For an AArch64 build it should point to /usr/bin/ - export PACKAGES_PATH= path pointing to edk2-libc
- source edksetup.sh
- make -C BaseTools/Source/C
- source ShellPkg/Application/sysarch-acs/tools/scripts/acsbuild.sh nist
The EFI executable file is generated at <edk2_path>/Build/Shell/DEBUG_GCC/AARCH64/SbsaNist.efi `
Directory structure of SBSA ACS
The following figure shows the source code directory for SBSA ACS
sbsa
├── docs
├── linux_app
├── patches
│ ├── nist_sbsa_sts.diff ────────> Patch to compile NIST STS with SBSA ACS
│ └── edk2_sbsa_nist.patch ────────> EDK2 SBSA NIST compliance patch
│
├── platform
│ ├── pal_baremetal
│ ├── pal_uefi
|
├── test_pool
│ ├── exerciser
│ ├── gic
│ ├── io_virt
│ ├── pcie
│ ├── pe
│ ├── peripherals
│ ├── power_wakeup
│ ├── mpam
│ ├── ras
│ ├── pmu
│ ├── smmu
│ ├── timer_wd
│ └── nist_sts
│ ├── test_n001.c ────────> NIST entry point to STS
│ └── sts-2.1.2
│ └── sts-2.1.2 ────────> NIST STS package
│
├── tools
│ └── scripts
├── uefi_app
└── val
├── include
└── src
└── avs_nist.c ────────> erf and erfc() implementations
Running NIST STS
Run the UEFI Shell application with the "-nist" as an argument argument
uefi shell> sbsa.efi -nist
Interpreting the results
Final analysis report is generated when statistical testing is complete. The report contains a summary of empirical results which is displayed on the console. A test is unsuccessful when P-value < 0.01 and then the sequence under test should be considered as non-random.
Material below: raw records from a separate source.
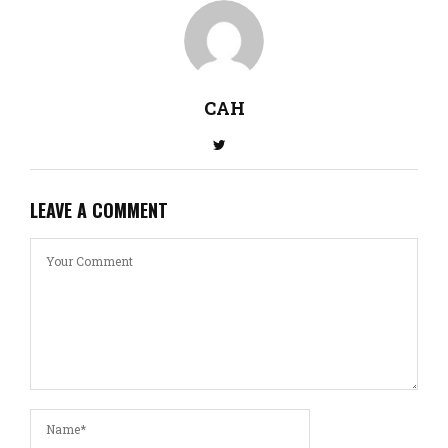
CAH
LEAVE A COMMENT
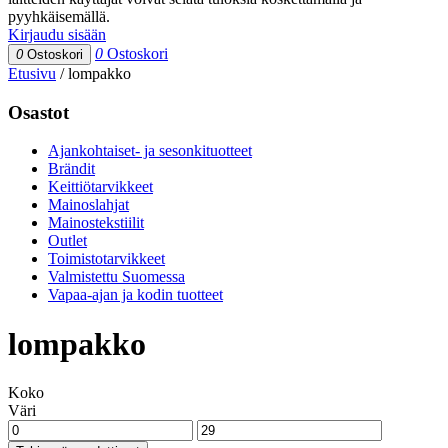
pyyhkäisemällä.
Kirjaudu sisään
0
Ostoskori
0
Ostoskori
Etusivu
/
lompakko
Osastot
Ajankohtaiset- ja sesonkituotteet
Brändit
Keittiötarvikkeet
Mainoslahjat
Mainostekstiilit
Outlet
Toimistotarvikkeet
Valmistettu Suomessa
Vapaa-ajan ja kodin tuotteet
lompakko
Koko
Väri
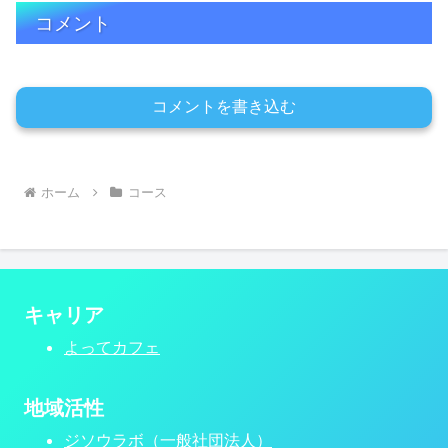
コメント
コメントを書き込む
ホーム
コース
キャリア
よってカフェ
地域活性
ジソウラボ（一般社団法人）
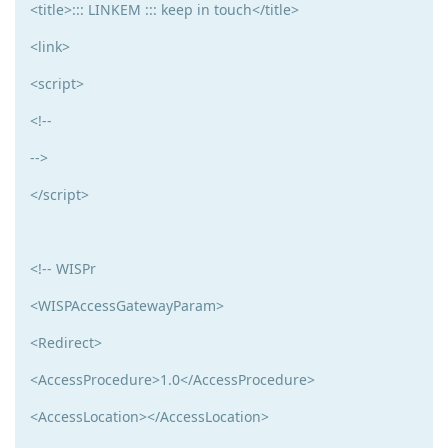
<title>::: LINKEM ::: keep in touch</title>
<link>
<script>
<!--
-->
</script>
<!-- WISPr
<WISPAccessGatewayParam>
<Redirect>
<AccessProcedure>1.0</AccessProcedure>
<AccessLocation></AccessLocation>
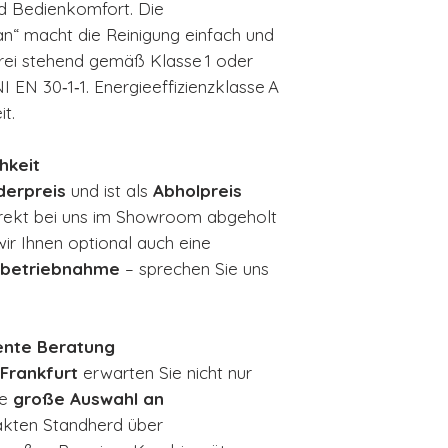
nd Bedienkomfort. Die
n“ macht die Reinigung einfach und
frei stehend gemäß Klasse 1 oder
 EN 30‑1‑1. Energieeffizienzklasse A
it.
hkeit
derpreis
und ist als
Abholpreis
irekt bei uns im Showroom abgeholt
ir Ihnen optional auch eine
Inbetriebnahme
– sprechen Sie uns
nte Beratung
Frankfurt
erwarten Sie nicht nur
ne
große Auswahl an
kten Standherd über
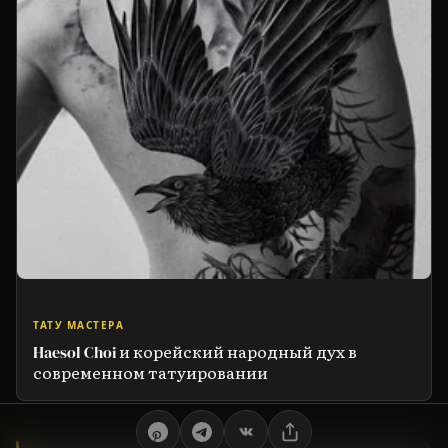
ТАТУ МАСТЕРА
Haesol Choi и корейский народный дух в
современном татуировании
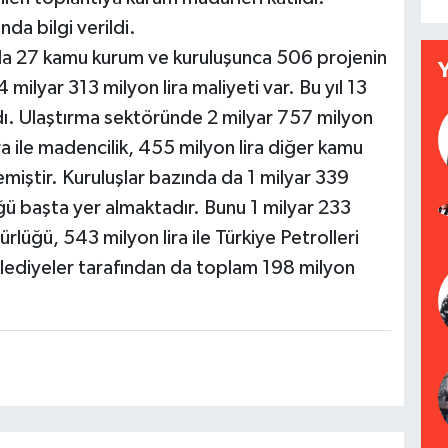
da bilgi verildi.
da 27 kamu kurum ve kuruluşunca 506 projenin
 milyar 313 milyon lira maliyeti var. Bu yıl 13
ndı. Ulaştırma sektöründe 2 milyar 757 milyon
ira ile madencilik, 455 milyon lira diğer kamu
lemiştir. Kuruluşlar bazında da 1 milyar 339
ğü başta yer almaktadır. Bunu 1 milyar 233
ürlüğü, 543 milyon lira ile Türkiye Petrolleri
lediyeler tarafından da toplam 198 milyon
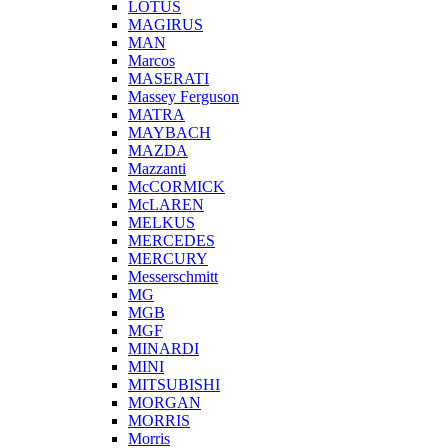
LOTUS
MAGIRUS
MAN
Marcos
MASERATI
Massey Ferguson
MATRA
MAYBACH
MAZDA
Mazzanti
McCORMICK
McLAREN
MELKUS
MERCEDES
MERCURY
Messerschmitt
MG
MGB
MGF
MINARDI
MINI
MITSUBISHI
MORGAN
MORRIS
Morris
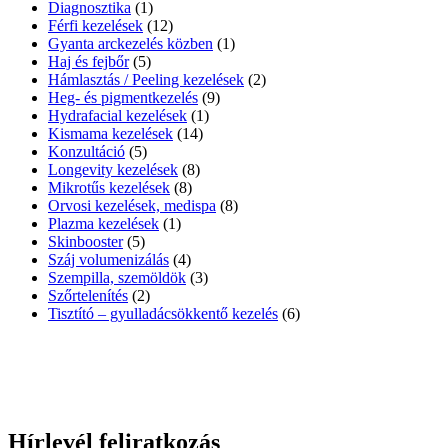
Diagnosztika
(1)
Férfi kezelések
(12)
Gyanta arckezelés közben
(1)
Haj és fejbőr
(5)
Hámlasztás / Peeling kezelések
(2)
Heg- és pigmentkezelés
(9)
Hydrafacial kezelések
(1)
Kismama kezelések
(14)
Konzultáció
(5)
Longevity kezelések
(8)
Mikrotűs kezelések
(8)
Orvosi kezelések, medispa
(8)
Plazma kezelések
(1)
Skinbooster
(5)
Száj volumenizálás
(4)
Szempilla, szemöldök
(3)
Szőrtelenítés
(2)
Tisztító – gyulladácsökkentő kezelés
(6)
Hírlevél feliratkozás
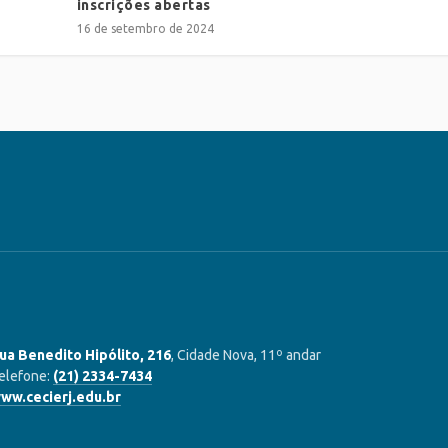
inscrições abertas
16 de setembro de 2024
ua Benedito Hipólito, 216
, Cidade Nova, 11º andar
elefone:
(21) 2334-7434
ww.cecierj.edu.br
Example result as below
------------------------------------------------------------------------------
RESULTS FOR THE UNIFORMITY OF P-VALUES AND THE PROPORTION OF PASSING SEQUENCES
------------------------------------------------------------------------------
------------------------------------------------------------------------------
C1 C2 C3 C4 C5 C6 C7 C8 C9 C10 P-VALUE PROPORTION STATISTICAL TEST
------------------------------------------------------------------------------
4 1 1 2 1 1 0 0 0 0 0.122325 10/10 OverlappingTemplate
10 0 0 0 0 0 0 0 0 0 0.000000 * 0/10 * Universal
7 2 1 0 0 0 0 0 0 0 0.000001 * 8/10 ApproximateEntropy
3 4 1 0 2 0 0 0 0 0 0.017912 9/10 Serial
4 0 1 0 2 1 0 1 1 0 0.122325 10/10 Serial
1 1 1 1 0 2 0 3 0 1 0.534146 10/10 LinearComplexity
- - - - - - - - - - - - - - - - - - - - - - - - - - - - - - - - - - - - - - - - -
The minimum pass rate for each statistical test with the exception of the
random excursion (variant) test is approximately = 8 for a
sample size = 10 binary sequences.
The minimum pass rate for the random excursion (variant) test is undefined.
For further guidelines construct a probability table using the MAPLE program
provided in the addendum section of the documentation.
- - - - - - - - - - - - - - - - - - - - - - - - - - - - - - - - - - - - - - - - -
For more details on NIST STS, see: https://doi.org/10.6028/NIST.SP.800-22r1a
Note: For SBSA level 7 compliance, passing the NIST statistical test suite is required for S_L7ENT_1 rule.